For decades, humans have scanned for signals of alien technology emanating through the galaxy. The search highlights the contradiction between the abundance of planets and stars that stretch across space and time and the lack of intelligent life, also known as the Fermi Paradox.
A team of physicists from Sharif University of Technology in Tehran, Iran, set out to resolve the juxtaposition between the high probability of alien civilizations and the complete lack of evidence that one exists. A recent study, available on the preprint website arXiv, examines a harsh reality: if we haven’t made contact with a technologically advanced civilization yet, that may be because intelligent life is short-lived. Indeed, the scientists behind the new paper, Sohrab Rahvar and Shahin Rouhani, estimate that advanced civilizations last no longer than roughly 5,000 years.
Where is everybody?
Physicist Enrico Fermi first proposed the question in 1950, suggesting that life is common throughout the universe and yet our search for extraterrestrial intelligence keeps turning up empty. The Fermi Paradox prompted several explanations for the lack of evidence: either space is too vast for alien signals to be detected, intelligent civilizations are intentionally shielding themselves from being found, or maybe we are all alone in the cosmos, among many other proposed resolutions to the paradox.
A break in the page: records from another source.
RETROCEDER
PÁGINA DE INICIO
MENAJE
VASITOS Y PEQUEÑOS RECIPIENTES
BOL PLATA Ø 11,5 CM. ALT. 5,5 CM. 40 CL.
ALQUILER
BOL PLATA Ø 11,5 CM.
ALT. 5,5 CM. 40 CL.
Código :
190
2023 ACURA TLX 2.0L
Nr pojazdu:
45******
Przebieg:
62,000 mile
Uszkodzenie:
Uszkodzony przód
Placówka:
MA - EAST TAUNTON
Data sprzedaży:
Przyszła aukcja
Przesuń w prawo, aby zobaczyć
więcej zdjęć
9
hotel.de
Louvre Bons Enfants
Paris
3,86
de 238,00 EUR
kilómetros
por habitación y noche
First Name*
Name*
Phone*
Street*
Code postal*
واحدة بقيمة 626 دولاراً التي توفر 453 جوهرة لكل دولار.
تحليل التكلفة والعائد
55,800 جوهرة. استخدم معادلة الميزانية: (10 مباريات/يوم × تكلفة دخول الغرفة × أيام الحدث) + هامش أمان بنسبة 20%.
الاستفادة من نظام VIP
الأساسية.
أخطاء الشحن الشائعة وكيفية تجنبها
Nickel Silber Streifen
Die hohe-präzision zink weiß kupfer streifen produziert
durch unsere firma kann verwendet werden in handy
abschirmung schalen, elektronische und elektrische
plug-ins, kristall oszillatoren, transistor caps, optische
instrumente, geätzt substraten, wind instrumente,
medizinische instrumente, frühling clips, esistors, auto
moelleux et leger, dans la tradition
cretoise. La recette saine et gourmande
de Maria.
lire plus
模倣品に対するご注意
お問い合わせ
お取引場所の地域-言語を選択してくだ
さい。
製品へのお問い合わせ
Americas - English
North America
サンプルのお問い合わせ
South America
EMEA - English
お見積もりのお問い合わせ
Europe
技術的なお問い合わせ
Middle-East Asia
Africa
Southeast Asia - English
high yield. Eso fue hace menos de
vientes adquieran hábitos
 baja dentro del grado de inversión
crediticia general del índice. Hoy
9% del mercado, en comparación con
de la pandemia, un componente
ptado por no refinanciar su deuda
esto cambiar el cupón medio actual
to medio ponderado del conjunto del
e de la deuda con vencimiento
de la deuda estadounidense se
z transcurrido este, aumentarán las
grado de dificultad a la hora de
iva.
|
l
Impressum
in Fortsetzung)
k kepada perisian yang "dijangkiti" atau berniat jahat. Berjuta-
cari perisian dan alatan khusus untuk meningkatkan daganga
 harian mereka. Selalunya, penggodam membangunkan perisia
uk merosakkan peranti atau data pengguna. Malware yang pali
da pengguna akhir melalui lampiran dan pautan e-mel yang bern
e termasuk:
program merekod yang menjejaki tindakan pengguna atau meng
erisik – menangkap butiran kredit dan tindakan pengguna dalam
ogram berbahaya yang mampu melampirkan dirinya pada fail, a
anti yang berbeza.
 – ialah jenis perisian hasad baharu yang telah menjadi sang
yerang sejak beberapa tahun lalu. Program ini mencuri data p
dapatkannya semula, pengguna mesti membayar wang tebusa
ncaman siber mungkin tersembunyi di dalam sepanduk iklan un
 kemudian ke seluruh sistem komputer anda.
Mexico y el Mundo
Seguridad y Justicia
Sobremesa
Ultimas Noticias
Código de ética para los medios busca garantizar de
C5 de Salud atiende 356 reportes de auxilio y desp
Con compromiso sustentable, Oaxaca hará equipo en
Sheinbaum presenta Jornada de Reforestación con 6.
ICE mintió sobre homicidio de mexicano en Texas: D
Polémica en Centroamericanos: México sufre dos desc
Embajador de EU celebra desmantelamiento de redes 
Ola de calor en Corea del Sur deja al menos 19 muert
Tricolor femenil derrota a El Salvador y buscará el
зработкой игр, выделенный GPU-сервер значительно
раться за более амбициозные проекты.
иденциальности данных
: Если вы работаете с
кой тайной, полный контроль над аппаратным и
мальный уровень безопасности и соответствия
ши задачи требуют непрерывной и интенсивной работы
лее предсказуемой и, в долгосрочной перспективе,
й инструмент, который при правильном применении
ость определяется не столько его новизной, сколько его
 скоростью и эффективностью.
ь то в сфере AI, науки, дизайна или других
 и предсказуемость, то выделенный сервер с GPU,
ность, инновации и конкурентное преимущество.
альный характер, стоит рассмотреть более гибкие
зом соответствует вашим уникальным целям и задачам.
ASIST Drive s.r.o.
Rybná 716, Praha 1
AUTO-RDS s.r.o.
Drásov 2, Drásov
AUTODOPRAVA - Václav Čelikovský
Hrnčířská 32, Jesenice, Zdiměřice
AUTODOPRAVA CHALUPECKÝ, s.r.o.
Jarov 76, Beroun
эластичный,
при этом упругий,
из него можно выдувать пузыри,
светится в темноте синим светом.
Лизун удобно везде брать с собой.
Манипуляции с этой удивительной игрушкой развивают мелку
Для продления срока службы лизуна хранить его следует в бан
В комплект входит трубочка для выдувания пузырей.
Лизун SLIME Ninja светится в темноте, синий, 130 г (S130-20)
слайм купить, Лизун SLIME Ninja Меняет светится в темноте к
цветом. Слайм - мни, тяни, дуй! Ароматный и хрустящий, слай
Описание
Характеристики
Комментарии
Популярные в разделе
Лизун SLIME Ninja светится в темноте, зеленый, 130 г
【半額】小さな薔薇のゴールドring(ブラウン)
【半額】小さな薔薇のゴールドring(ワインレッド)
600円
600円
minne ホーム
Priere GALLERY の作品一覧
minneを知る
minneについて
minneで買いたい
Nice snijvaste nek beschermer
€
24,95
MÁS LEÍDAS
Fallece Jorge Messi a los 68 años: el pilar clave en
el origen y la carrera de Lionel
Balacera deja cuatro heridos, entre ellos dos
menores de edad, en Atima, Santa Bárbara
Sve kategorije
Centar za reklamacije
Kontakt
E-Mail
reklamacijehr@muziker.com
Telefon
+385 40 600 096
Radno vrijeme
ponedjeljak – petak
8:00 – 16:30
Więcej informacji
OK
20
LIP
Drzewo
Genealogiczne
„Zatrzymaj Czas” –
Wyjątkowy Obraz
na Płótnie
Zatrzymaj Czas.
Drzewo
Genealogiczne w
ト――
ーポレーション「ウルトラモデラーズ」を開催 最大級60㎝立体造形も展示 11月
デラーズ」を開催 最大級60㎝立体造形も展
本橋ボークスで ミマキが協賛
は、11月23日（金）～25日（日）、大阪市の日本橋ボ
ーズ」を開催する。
The new study came up with a different explanation. The authors used the Drake equation, a formula used to estimate the number of active extraterrestrial civilizations in the Milky Way, and paired it with the electromagnetic reach of our current technology. Today’s radio telescopes have the ability to listen to a region of space that covers nearly 100,000 years of the galaxy’s history (it takes about 100,000 years for light to travel across the galaxy). Therefore, our technology should have allowed us to detect any civilization that existed within that time period, according to the study.
The numbers indicate that technologically advanced civilizations last for around 5,000 years. That would explain why we have not detected radio signals from another planet; any advanced civilization that may have existed in the Milky Way either died out, or their short-lived stint in the cosmos hasn’t come up yet.
The clock is ticking
Earth has been an advanced civilization for around 300 years. Over the last 100 or so years, we’ve been capable of emitting technosignatures that could be detected by intelligent life on another planet. As our modern world continues to grow, our doom is also fast approaching, the new research would seem to suggest.
The authors of the new paper list a number of threats that could spell out destruction for advanced civilizations: a large asteroid impacting the planet, volcanic eruptions, climate change, pandemics, nuclear war, and artificial intelligence.
Although the study does not necessitate that civilizations must die out once they hit their 5,000-year mark, it suggests that it is highly unlikely that they last longer than this given timespan. Sooner or later, civilizations tend to bring about their own demise.